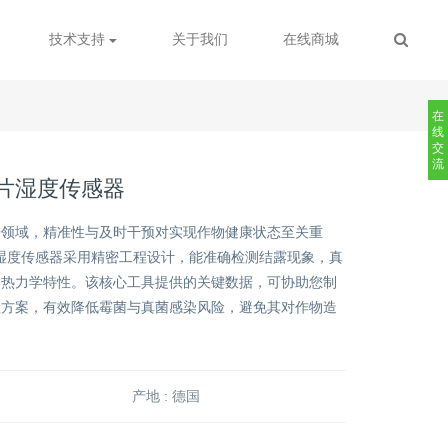
技术支持
关于我们
在线商城
在
线
交
流
叶片湿度传感器
培领域，精准性与及时干预对实现作物健康状态至关重
叶片湿度传感器采用精密工程设计，能准确检测结露现象，真
的热力学特性。该核心工具提供的关键数据，可协助您制
理方案，有效降低霉菌与真菌感染风险，避免其对作物造
产地 : 德国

**WORK REQUEST**
Once the line with "的热力学特性。该核心工具提供的关键数据，可协助您制" is found, transcribe it and each line after it through the final line of the entries, exactly and only.

**OUTPUT**
的热力学特性。该核心工具提供的关键数据，可协助您制
理方案，有效降低霉菌与真菌感染风险，避免其对作物造
产地 : 德国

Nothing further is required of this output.